The answer, it seems, lies in the testimonials of NHS staff like Dr Mrozinski who’ve moved down under themselves. It wasn’t the doctors who were letting me down on the NHS – the UK has some of the best medics in the world, and half the time, it’s them who are treating me on the other side of the world. No, the problem – as we already know – is the system, which is overworking and underpaying staff.
“It’s called compassion fatigue – doctors lose empathy when they’re burnt out. I’ve been there,” says Dr Izzy Smith, a Sydney-based hormone specialist who works with many women who say they were called hysterical before finding the right help.
UK doctors are experiencing compassion fatigue
Dr Izzy Smith
Dr Mrozinski agrees with that diagnosis. Before he burnt out and left the NHS, he was getting through at least 35 10-minute appointments a day. It’s no wonder, he tells me, that my GP in the UK never made it past my headline symptoms. “In Australia, we have the autonomy to keep you in the room for half an hour and go into more detail about the impact symptoms are having on your day-to-day,” he explains. “In the UK, the referral system is so rigid that it’s difficult for GPs to use their own autonomy – and even the successful referrals take months to get a scan because the waiting lists are so big. Here, I could get you an ultrasound tomorrow – in the UK you’d be waiting months.”

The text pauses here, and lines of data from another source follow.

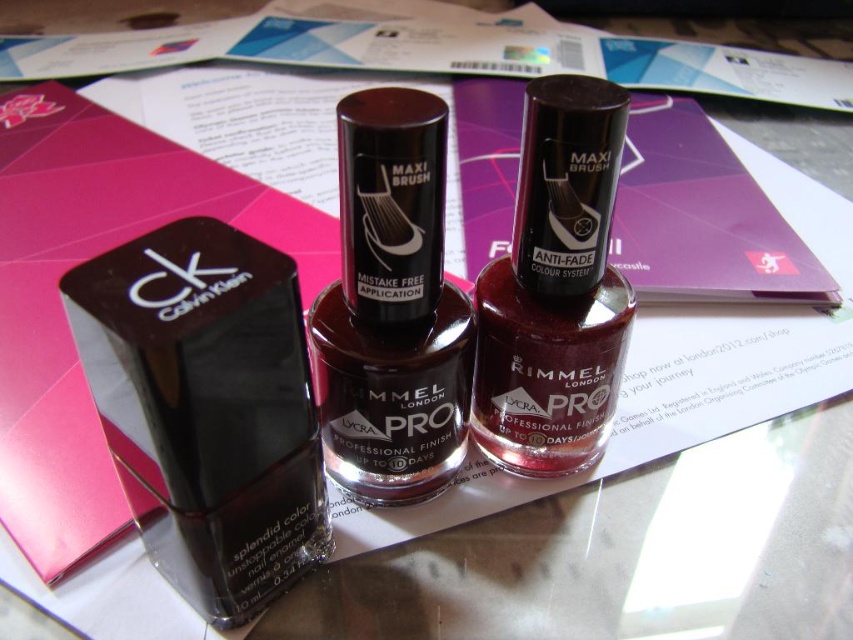 You are organizing a beauty counter and need to arrange the matte black nail polish at left and the satin burgundy nail polish at center based on their heights. Which bottle should you place on the lower shelf to ensure proper display?

The matte black nail polish at left is shorter in height than the satin burgundy nail polish at center, so it should be placed on the lower shelf to ensure proper display.

You are a customer standing 60 centimeters away from the satin burgundy nail polish at center. Can you comfortably reach it without moving your position?

The satin burgundy nail polish at center is 62.11 centimeters away from the viewer. Since you are standing 60 centimeters away, you are still 2.11 centimeters short to comfortably reach it without moving closer.

You are organizing a beauty counter and need to place the matte black nail polish at left and the shiny burgundy nail polish at center. If you want to arrange them so that the closer bottle is on the left side of the display, does their current arrangement already meet this requirement?

Yes, the current arrangement meets the requirement because the matte black nail polish at left is closer to the viewer than the shiny burgundy nail polish at center, so placing it on the left side of the display maintains its proximity.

After months of waiting, I did eventually get an ultrasound on the NHS; ironically, my NHS adenomyosis diagnosis came through once I’d left the UK. I’ve not even lived in Australia for six months, yet it seems to have been the single best thing I could’ve done for my overall health. The fatigue that left me feeling like I’d been hit by a truck most mornings? Turns out that was a symptom of anaemia (losing that amount of blood each month – go figure). The foot injury I was told was definitely not a stress fracture? Yup, a stress fracture. I had an x-ray within days of landing and saw a gynaecologist within weeks – in the UK, gynaecological waiting lists have grown faster than any other medical speciality in recent years.
My Aussie healthcare experience says just as much about the UK as it does Australia. I’d still put my life in the NHS’s hands in an emergency and, of course, medical misogyny is far from just a UK problem – but something is clearly wrong with Britain’s treatment of women’s health conditions if 80% of us believe that we’ve had our pain dismissed by a healthcare professional, as Neurofen’s 2024 Gender Pain Gap Index recently found.
Being listened to takes time, compassion and resources. And apparently, you’ve got a better chance of experiencing that if you jump on a plane for 24 hours and move to the other side of the world where doctors have a little more of all three.